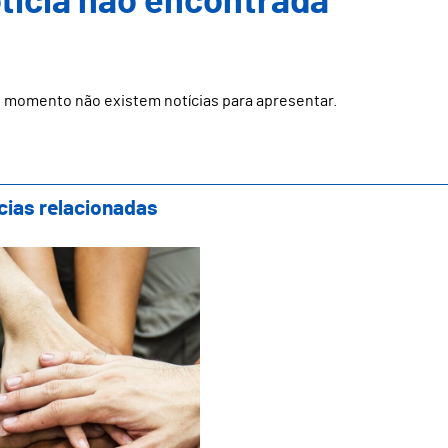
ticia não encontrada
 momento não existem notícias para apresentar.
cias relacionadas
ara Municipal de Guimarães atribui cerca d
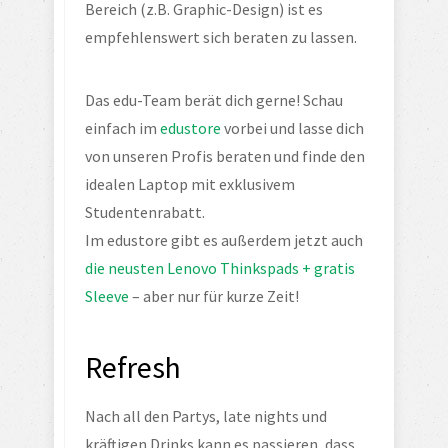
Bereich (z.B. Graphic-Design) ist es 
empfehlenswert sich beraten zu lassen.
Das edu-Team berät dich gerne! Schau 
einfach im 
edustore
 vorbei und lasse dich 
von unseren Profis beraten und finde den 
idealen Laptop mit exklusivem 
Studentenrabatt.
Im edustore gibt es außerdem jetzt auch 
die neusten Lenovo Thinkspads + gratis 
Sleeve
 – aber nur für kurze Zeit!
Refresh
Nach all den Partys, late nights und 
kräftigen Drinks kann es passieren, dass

○ ○ ○ ○ ○

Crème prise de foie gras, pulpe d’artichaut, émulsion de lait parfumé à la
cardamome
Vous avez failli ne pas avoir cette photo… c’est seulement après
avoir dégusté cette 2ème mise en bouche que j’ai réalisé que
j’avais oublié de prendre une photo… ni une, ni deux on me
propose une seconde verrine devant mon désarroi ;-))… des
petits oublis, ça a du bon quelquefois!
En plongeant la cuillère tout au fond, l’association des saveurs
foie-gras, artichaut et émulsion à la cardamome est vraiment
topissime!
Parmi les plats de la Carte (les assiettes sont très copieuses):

○ ○ ○ ○ ○

Take the entries above and copy exactly the lines starting at the one with "ticia não encontrada" and ending at the one with "kräftigen Drinks kann es passieren, dass"; nothing outside that span, and no pictures.

ticia não encontrada
 momento não existem notícias para apresentar.
cias relacionadas
ara Municipal de Guimarães atribui cerca d
Bereich (z.B. Graphic-Design) ist es 
empfehlenswert sich beraten zu lassen.
Das edu-Team berät dich gerne! Schau 
einfach im 
edustore
 vorbei und lasse dich 
von unseren Profis beraten und finde den 
idealen Laptop mit exklusivem 
Studentenrabatt.
Im edustore gibt es außerdem jetzt auch 
die neusten Lenovo Thinkspads + gratis 
Sleeve
 – aber nur für kurze Zeit!
Refresh
Nach all den Partys, late nights und 
kräftigen Drinks kann es passieren, dass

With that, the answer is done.